RAW DATA Start Marker

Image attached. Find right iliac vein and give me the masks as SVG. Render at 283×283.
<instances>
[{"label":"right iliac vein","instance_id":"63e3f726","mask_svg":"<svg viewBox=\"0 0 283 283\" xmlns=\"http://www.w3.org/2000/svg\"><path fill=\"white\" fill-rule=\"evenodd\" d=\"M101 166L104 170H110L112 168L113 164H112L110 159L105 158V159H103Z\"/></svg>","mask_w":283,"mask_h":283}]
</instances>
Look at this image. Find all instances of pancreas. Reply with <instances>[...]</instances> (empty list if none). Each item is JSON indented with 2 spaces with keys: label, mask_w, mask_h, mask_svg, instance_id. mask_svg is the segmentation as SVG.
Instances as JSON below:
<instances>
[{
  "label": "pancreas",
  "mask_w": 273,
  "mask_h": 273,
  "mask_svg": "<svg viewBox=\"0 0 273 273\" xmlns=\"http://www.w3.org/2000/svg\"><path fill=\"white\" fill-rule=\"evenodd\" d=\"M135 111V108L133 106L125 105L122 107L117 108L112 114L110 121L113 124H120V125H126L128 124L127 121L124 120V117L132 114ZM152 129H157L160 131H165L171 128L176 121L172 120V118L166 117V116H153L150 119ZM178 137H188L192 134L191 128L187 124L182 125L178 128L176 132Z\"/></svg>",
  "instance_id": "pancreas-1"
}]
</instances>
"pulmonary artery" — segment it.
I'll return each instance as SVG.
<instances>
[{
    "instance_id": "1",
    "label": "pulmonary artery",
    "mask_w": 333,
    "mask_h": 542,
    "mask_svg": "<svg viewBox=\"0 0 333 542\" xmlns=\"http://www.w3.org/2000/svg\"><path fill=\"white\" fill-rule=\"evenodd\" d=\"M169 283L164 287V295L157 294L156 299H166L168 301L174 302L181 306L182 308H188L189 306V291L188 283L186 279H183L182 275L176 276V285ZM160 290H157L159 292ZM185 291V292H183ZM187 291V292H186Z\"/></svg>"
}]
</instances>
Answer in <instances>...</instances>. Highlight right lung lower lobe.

RAW DATA End Marker

[YOUR TASK] The records above must be transcribed line for line, exactly.

[RESULT OF THIS TASK]
Image attached. Find right iliac vein and give me the masks as SVG. Render at 283×283.
<instances>
[{"label":"right iliac vein","instance_id":"63e3f726","mask_svg":"<svg viewBox=\"0 0 283 283\" xmlns=\"http://www.w3.org/2000/svg\"><path fill=\"white\" fill-rule=\"evenodd\" d=\"M101 166L104 170H110L112 168L113 164H112L110 159L105 158V159H103Z\"/></svg>","mask_w":283,"mask_h":283}]
</instances>
Look at this image. Find all instances of pancreas. Reply with <instances>[...]</instances> (empty list if none). Each item is JSON indented with 2 spaces with keys: label, mask_w, mask_h, mask_svg, instance_id. mask_svg is the segmentation as SVG.
Instances as JSON below:
<instances>
[{
  "label": "pancreas",
  "mask_w": 273,
  "mask_h": 273,
  "mask_svg": "<svg viewBox=\"0 0 273 273\" xmlns=\"http://www.w3.org/2000/svg\"><path fill=\"white\" fill-rule=\"evenodd\" d=\"M135 111V108L133 106L125 105L122 107L117 108L112 114L110 121L113 124H120V125H126L128 124L127 121L124 120V117L132 114ZM152 129H157L160 131H165L171 128L176 121L172 120V118L166 117V116H153L150 119ZM178 137H188L192 134L191 128L187 124L182 125L178 128L176 132Z\"/></svg>",
  "instance_id": "pancreas-1"
}]
</instances>
"pulmonary artery" — segment it.
I'll return each instance as SVG.
<instances>
[{
    "instance_id": "1",
    "label": "pulmonary artery",
    "mask_w": 333,
    "mask_h": 542,
    "mask_svg": "<svg viewBox=\"0 0 333 542\" xmlns=\"http://www.w3.org/2000/svg\"><path fill=\"white\" fill-rule=\"evenodd\" d=\"M169 283L164 287V295L157 294L156 299H166L168 301L174 302L181 306L182 308H188L189 306V291L188 283L186 279H183L182 275L176 276V285ZM160 290H157L159 292ZM185 291V292H183ZM187 291V292H186Z\"/></svg>"
}]
</instances>
Answer in <instances>...</instances>. Highlight right lung lower lobe.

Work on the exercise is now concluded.